The same can be true of horses. My horse has a bestie where he’s boarded, while the other mares barely tolerate him. According to Gallup, having best friends at work is critical for employee engagement and retention.
Many workplaces develop specific areas where employees from different departments can hang out. A ping pong table, a sofa area with side tables, anything companies can do to promote cross-pollination of knowledge and friendship is a win.
Most importantly, new employees require onboarding to introduce them to your company’s value, culture and mission. Onboarding should ensure employees have the tools and resources they need and well understood communication expectations.
Acclimating Your New Hire to Your Agency’s Environment & Challenges
Once your new employee starts to settle in, you can help them acclimate to new computer systems, procedures and routines. If you complete this acclimation stage correctly, you skillfully bring along your employee, and you can observe the employee’s reactions and potential resistances.
Even when you hire an experienced employee, you only know what is on their resume and what they explained about their interview process background. They may not have worked in an agency with standardized procedures, or even a sophisticated agency management system. So, watch for signs of confusion and resistance.
Here are a few key skills to build in the first few weeks.
- Assure them there are no stupid questions, only potential problems when the employee should have asked before proceeding. I once miscoded a payment that cost us hours to figure out when we moved to a new risk management system. My boss turned to me once we figured out the problem and asked, “Why didn’t you just walk down the hall and ask?” I had no answer because she was supportive and approachable.
- Working with a calm approach helps employees consider things more clearly. If your new hire is a bit overwhelmed and what I would term “reactive” (just as are some horses), try to encourage them to relax and to not become overwhelmed. Assure them that any change is difficult, but your role is to help them succeed.
- Do not force too much on them in one day. Rather than dragging or spurring a horse up to an object that scares them, we allow them time to view it from different angles, approach it slowly, and above all, understand the object they fear is not so scary after all. The person I bought my horse from assured me that he was cow savvy since I often ride on ranches where a bull may occur right over that next hill. However, that fake cow head used to practice roping in a nearby area sent my horse into a complete tizzy. It took me about 15 minutes to get him close enough to sniff it to realize it was just a big piece of plastic masquerading as a cow.
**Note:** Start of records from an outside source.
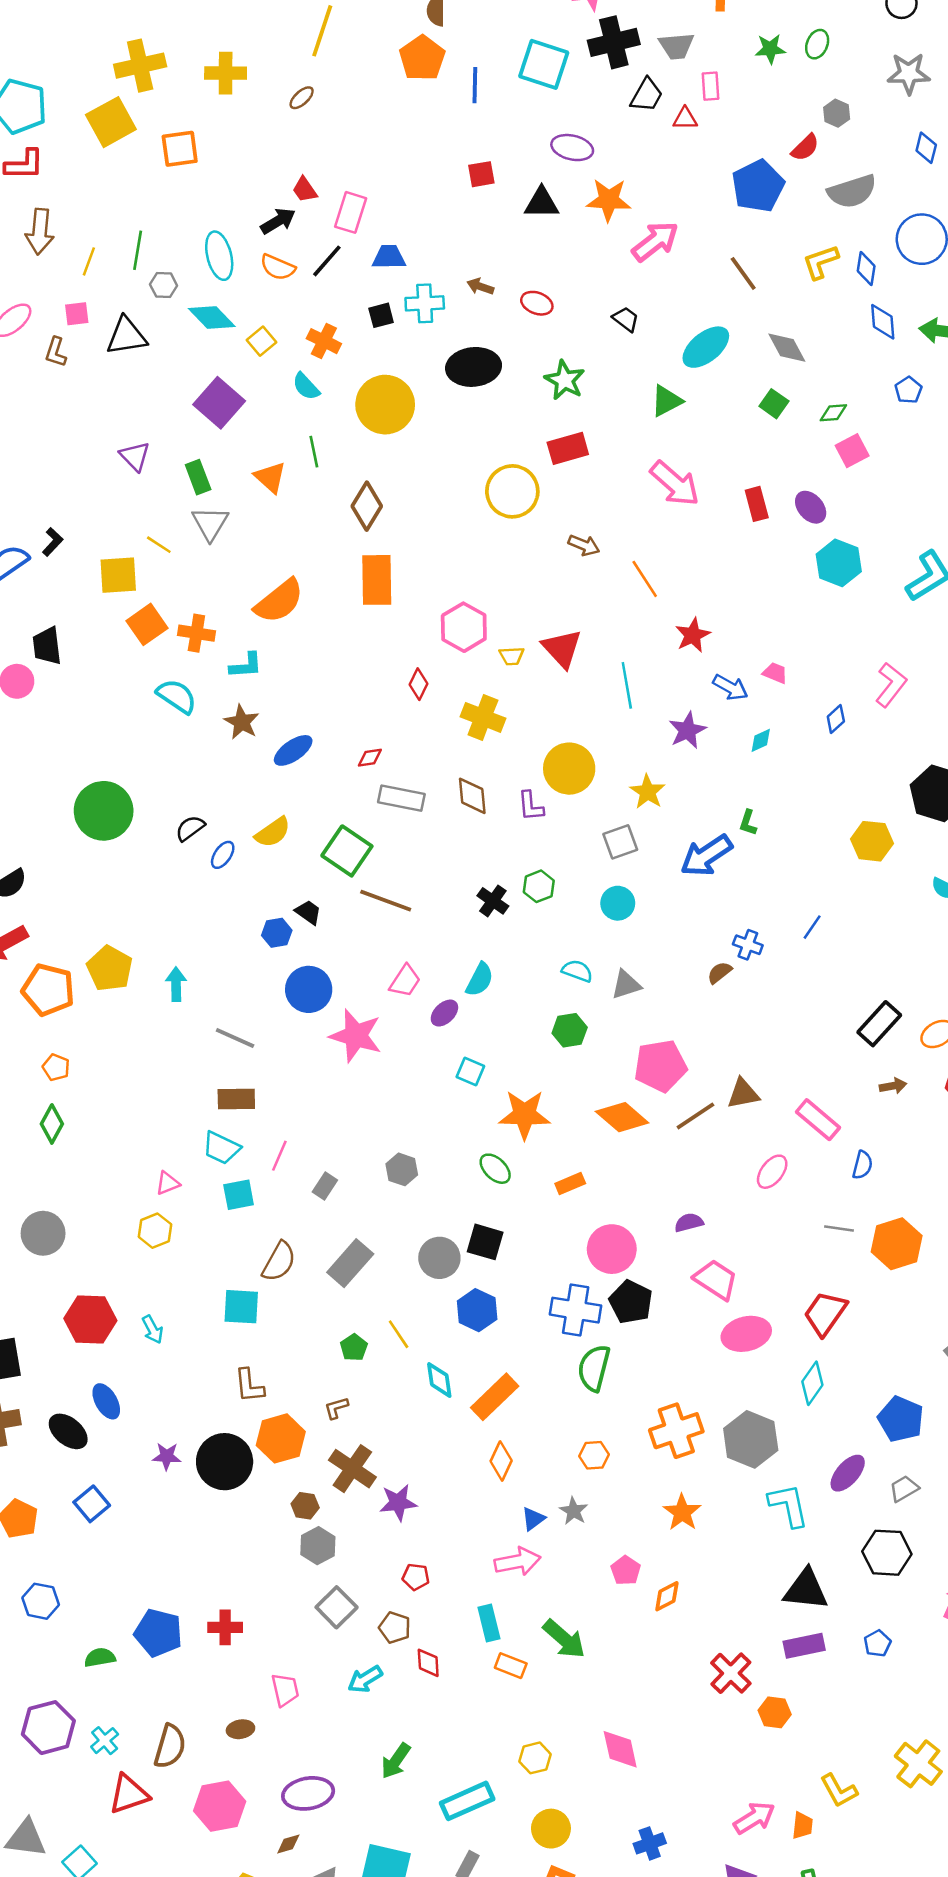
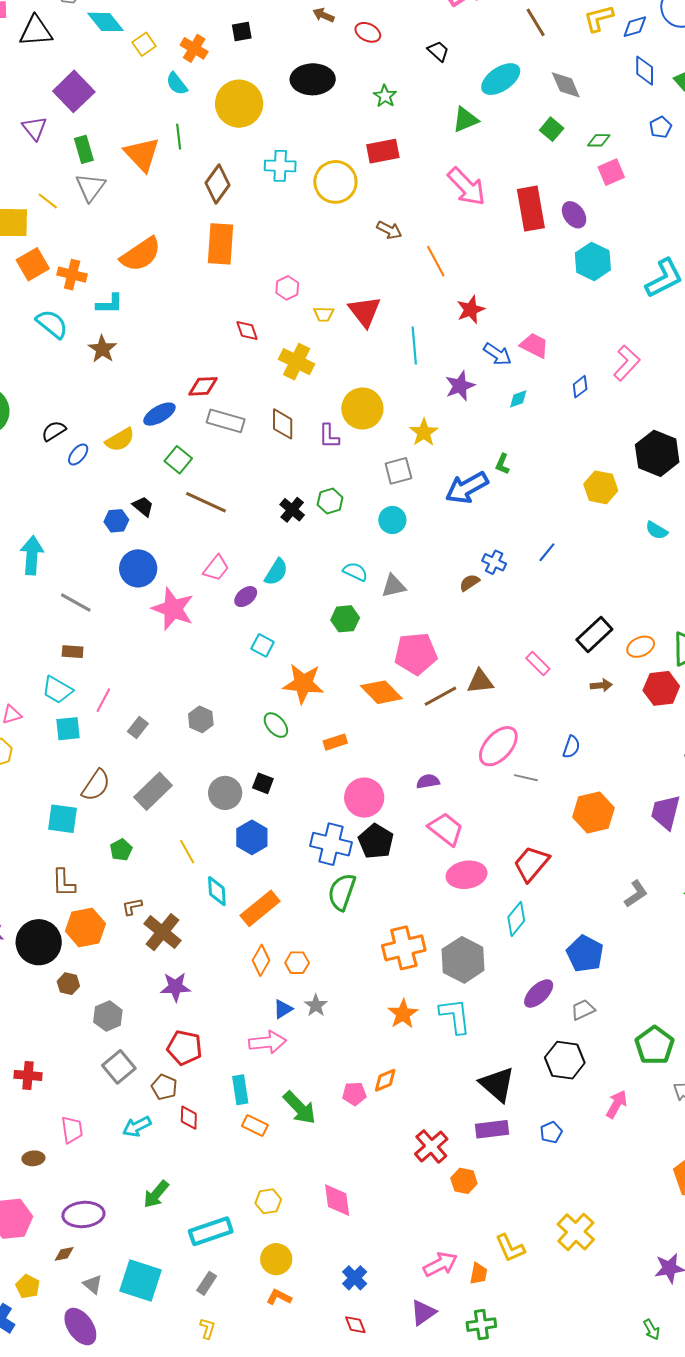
blue diamond: (866, 268) -> (635, 27), turned 60
cyan cross: (425, 303) -> (280, 166), moved
green star: (565, 380) -> (385, 96), size x0.7
purple square: (219, 403) -> (74, 91), moved
orange triangle: (270, 477) -> (142, 154), size x1.4
red rectangle: (757, 504) -> (531, 209), size x1.6
pink hexagon: (464, 627) -> (287, 288), size x0.6
pink trapezoid: (775, 673) -> (534, 345), size x1.4
red diamond: (419, 684) -> (247, 331), turned -50
blue ellipse: (293, 750) -> (159, 414), moved
red diamond: (370, 758) -> (203, 386), size x1.4
green square: (347, 851) -> (178, 460), size x0.7
cyan arrow: (176, 984) -> (32, 555), size x1.4
brown rectangle: (236, 1099) -> (73, 652), size x0.7
pink rectangle: (818, 1120) -> (538, 663), moved, size x0.7
pink ellipse: (772, 1172) -> (498, 746), size x1.5
gray line: (839, 1228) -> (526, 778), moved
black square: (485, 1242) -> (263, 783), size x0.7
green pentagon: (354, 1348) -> (121, 850), moved
orange hexagon: (594, 1455) -> (297, 963), moved
brown cross: (352, 1469) -> (163, 932), moved
cyan L-shape: (789, 1505) -> (455, 1016), moved
brown hexagon: (305, 1506) -> (68, 984), moved
pink pentagon: (626, 1570) -> (354, 1094), moved, turned 30
red pentagon: (416, 1577) -> (185, 1048), size x1.6
black triangle: (806, 1590) -> (497, 1084), turned 30
blue cross: (650, 1843) -> (355, 1278), turned -30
- Provide your employee with coping strategies. When either you or the learner’s frustrations arise, take a break. Both of you will usually return with a new attitude.
- Remind employees that those who succeed are not perfect; they simply will not give up. Persistence is a virtue most can learn.
One frequent problem in onboarding is letting go too quickly. It is imperative that you continue to be present, offering guidance, redirection and soliciting input on their questions and challenges. The same is true for horses. Letting that horse sit for too long without your presence is a recipe for a horse that’s behavior can be unpredictable.
Saddle Up! It is Time They Ride (Hopefully Not Off into the Sunset)
If you have completed your onboarding well, you should have built the foundation for a stable, high-performing, long-term employee. But you are not through yet. Continue the momentum to provide ongoing oversight to ensure the employee performs correctly and most importantly, according to your agency’s standards. If you do not have an employee procedures manual, consider using this sample to develop one. This agency template agency procedures manual is available free to all Big “I” members.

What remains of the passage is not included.